### What is needed
Please print nothing but the lines from the one containing "Pastoral da Família" to the final line below, exactly, and no pictures.

### Material for this exercise
###

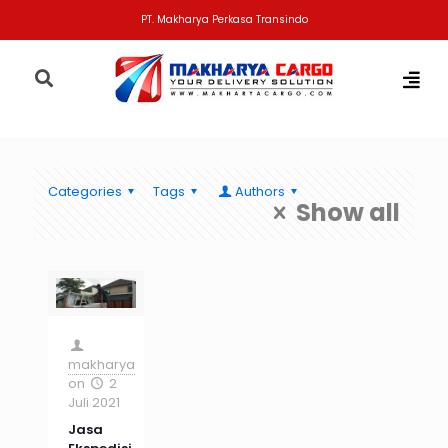
PT. Makharya Perkasa Transindo
Categories
Tags
Authors
Show all
makharya
on
2
Juli 2021
Jasa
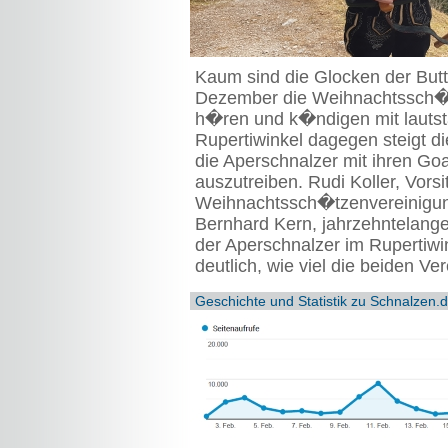
Kaum sind die Glocken der Butt
Dezember die Weihnachtssch�t
h�ren und k�ndigen mit lautsta
Rupertiwinkel dagegen steigt d
die Aperschnalzer mit ihren 
auszutreiben. Rudi Koller, Vors
Weihnachtssch�tzenvereinigun
Bernhard Kern, jahrzehntelange
der Aperschnalzer im Rupertiw
deutlich, wie viel die beiden 
Geschichte und Statistik zu Schnalzen.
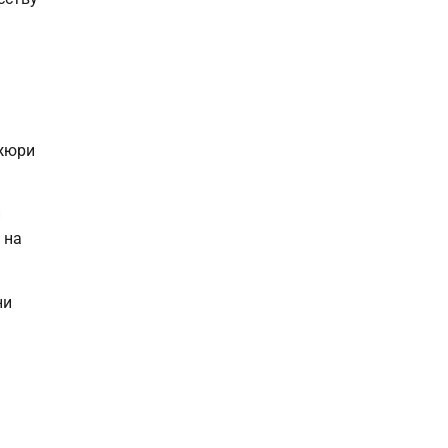
 жюри
и
 на
ни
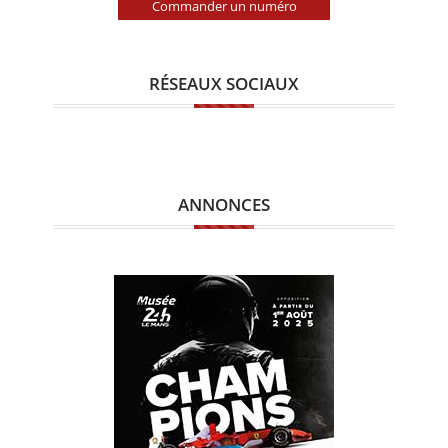
Commander un numéro
RÉSEAUX SOCIAUX
ANNONCES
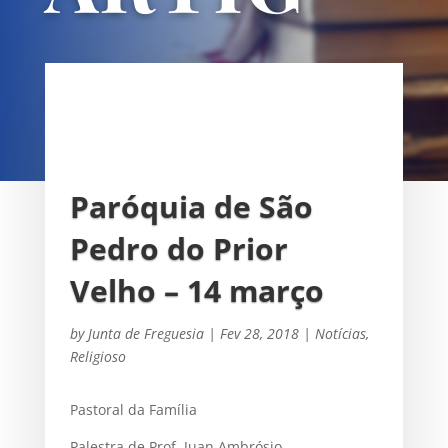
OS
UNIÃO DAS FREGUESIAS DE
SACAVÉM E PRIOR VELHO
Paróquia de São
Pedro do Prior
Velho – 14 março
by
Junta de Freguesia
|
Fev 28, 2018
|
Notícias
,
Religioso
Pastoral da Família
Palestra de Prof. Juan Ambrósio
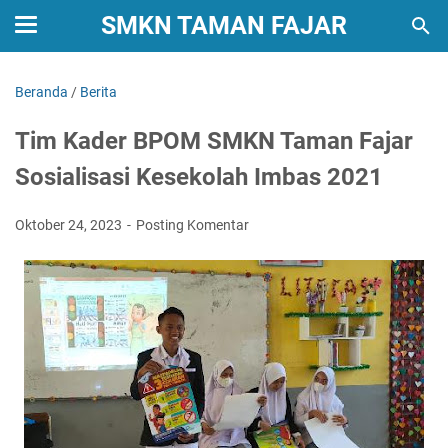
SMKN TAMAN FAJAR
Beranda
/
Berita
Tim Kader BPOM SMKN Taman Fajar
Sosialisasi Kesekolah Imbas 2021
Oktober 24, 2023
Posting Komentar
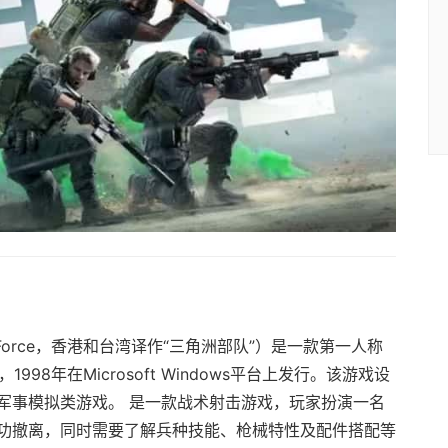
Force，香港和台湾译作“三角洲部队”）是一款第一人称
1998年在Microsoft Windows平台上发行。该游戏设
军事模拟类游戏。 是一款战术射击游戏，玩家扮演一名
功撤离，同时需要了解兵种技能、枪械特性及配件搭配等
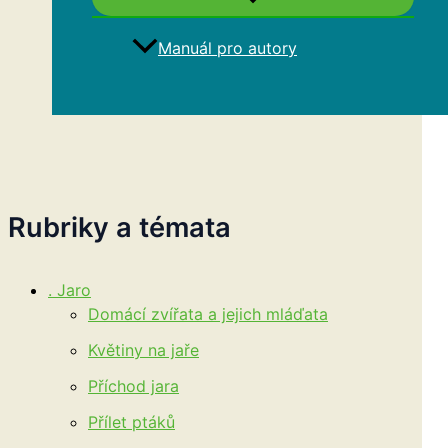
Manuál pro autory
Hledat
Rubriky a témata
. Jaro
Domácí zvířata a jejich mláďata
Květiny na jaře
Příchod jara
Přílet ptáků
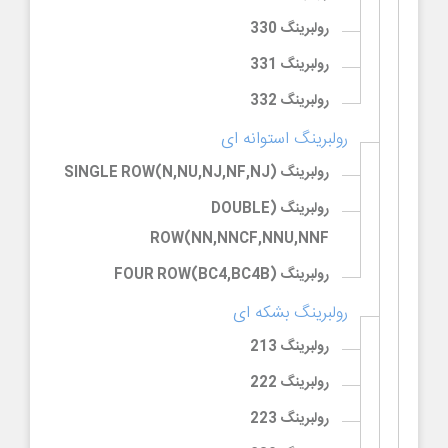
رولبرینگ 330
رولبرینگ 331
رولبرینگ 332
رولبرینگ استوانه ای
رولبرینگ (SINGLE ROW(N,NU,NJ,NF,NJ
رولبرینگ (DOUBLE
ROW(NN,NNCF,NNU,NNF
رولبرینگ (FOUR ROW(BC4,BC4B
رولبرینگ بشکه ای
رولبرینگ 213
رولبرینگ 222
رولبرینگ 223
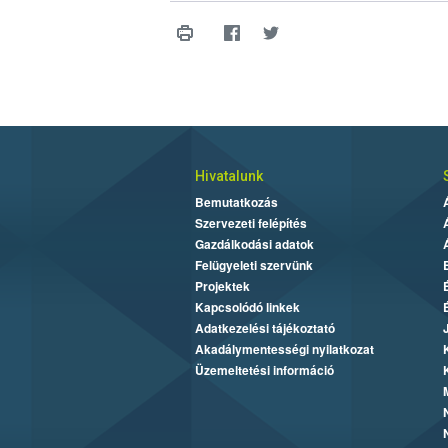
Hivatalunk
Bemutatkozás
Szervezeti felépítés
Gazdálkodási adatok
Felügyeleti szervünk
Projektek
Kapcsolódó linkek
Adatkezelési tájékoztató
Akadálymentességi nyilatkozat
Üzemeltetési információ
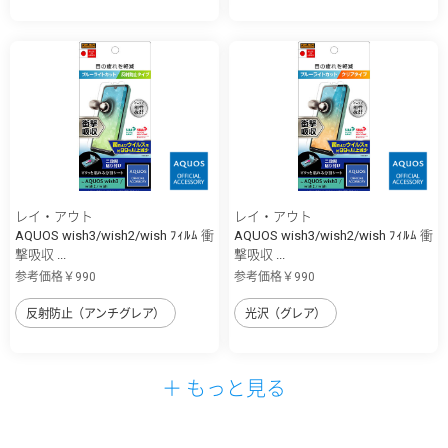
レイ・アウト
レイ・アウト
AQUOS wish3/wish2/wish ﾌｨﾙﾑ 衝
AQUOS wish3/wish2/wish ﾌｨﾙﾑ 衝
撃吸収 ...
撃吸収 ...
参考価格￥990
参考価格￥990
反射防止（アンチグレア）
光沢（グレア）
＋ もっと見る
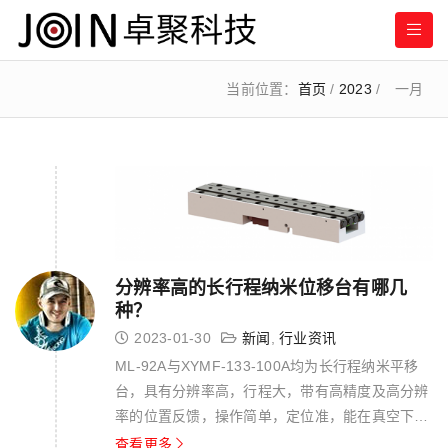
当前位置：
首页
/
2023
/
一月
分辨率高的长行程纳米位移台有哪几
种？
2023-01-30
新闻
,
行业资讯
ML-92A与XYMF-133-100A均为长行程纳米平移
台，具有分辨率高，行程大，带有高精度及高分辨
率的位置反馈，操作简单，定位准，能在真空下使
用等优点，其中XYMF-133-100A平移台可实现在
查看更多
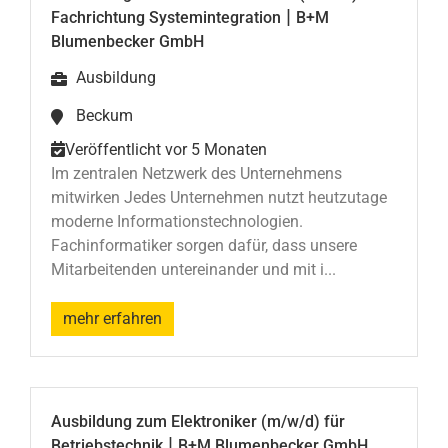
|
Fachrichtung Systemintegration
B+M
Blumenbecker GmbH
Ausbildung
Beckum
Veröffentlicht vor 5 Monaten
Im zentralen Netzwerk des Unternehmens
mitwirken Jedes Unternehmen nutzt heutzutage
moderne Informationstechnologien.
Fachinformatiker sorgen dafür, dass unsere
Mitarbeitenden untereinander und mit i...
mehr erfahren
Ausbildung zum Elektroniker (m/w/d) für
|
Betriebstechnik
B+M Blumenbecker GmbH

###

### Output for this exercise
Pastoral da Família
Palestra de Prof. Juan Ambrósio
SMKN TAMAN FAJAR
Beranda
/
Berita
Tim Kader BPOM SMKN Taman Fajar
Sosialisasi Kesekolah Imbas 2021
Oktober 24, 2023
Posting Komentar
Force，香港和台湾译作“三角洲部队”）是一款第一人称
1998年在Microsoft Windows平台上发行。该游戏设
军事模拟类游戏。 是一款战术射击游戏，玩家扮演一名
功撤离，同时需要了解兵种技能、枪械特性及配件搭配等
Manuál pro autory
Hledat
Rubriky a témata
. Jaro
Domácí zvířata a jejich mláďata
Květiny na jaře
Příchod jara
Přílet ptáků
رولبرینگ 330
رولبرینگ 331
رولبرینگ 332
رولبرینگ استوانه ای
رولبرینگ (SINGLE ROW(N,NU,NJ,NF,NJ
رولبرینگ (DOUBLE
ROW(NN,NNCF,NNU,NNF
رولبرینگ (FOUR ROW(BC4,BC4B
رولبرینگ بشکه ای
رولبرینگ 213
رولبرینگ 222
رولبرینگ 223
Hivatalunk
Bemutatkozás
Szervezeti felépítés
Gazdálkodási adatok
Felügyeleti szervünk
Projektek
Kapcsolódó linkek
Adatkezelési tájékoztató
Akadálymentességi nyilatkozat
Üzemeltetési információ
レイ・アウト
レイ・アウト
AQUOS wish3/wish2/wish ﾌｨﾙﾑ 衝
AQUOS wish3/wish2/wish ﾌｨﾙﾑ 衝
撃吸収 ...
撃吸収 ...
参考価格￥990
参考価格￥990
反射防止（アンチグレア）
光沢（グレア）
＋ もっと見る
当前位置：
首页
/
2023
/
一月
分辨率高的长行程纳米位移台有哪几
种？
2023-01-30
新闻
,
行业资讯
ML-92A与XYMF-133-100A均为长行程纳米平移
台，具有分辨率高，行程大，带有高精度及高分辨
率的位置反馈，操作简单，定位准，能在真空下使
用等优点，其中XYMF-133-100A平移台可实现在
查看更多
|
Fachrichtung Systemintegration
B+M
Blumenbecker GmbH
Ausbildung
Beckum
Veröffentlicht vor 5 Monaten
Im zentralen Netzwerk des Unternehmens
mitwirken Jedes Unternehmen nutzt heutzutage
moderne Informationstechnologien.
Fachinformatiker sorgen dafür, dass unsere
Mitarbeitenden untereinander und mit i...
mehr erfahren
Ausbildung zum Elektroniker (m/w/d) für
|
Betriebstechnik
B+M Blumenbecker GmbH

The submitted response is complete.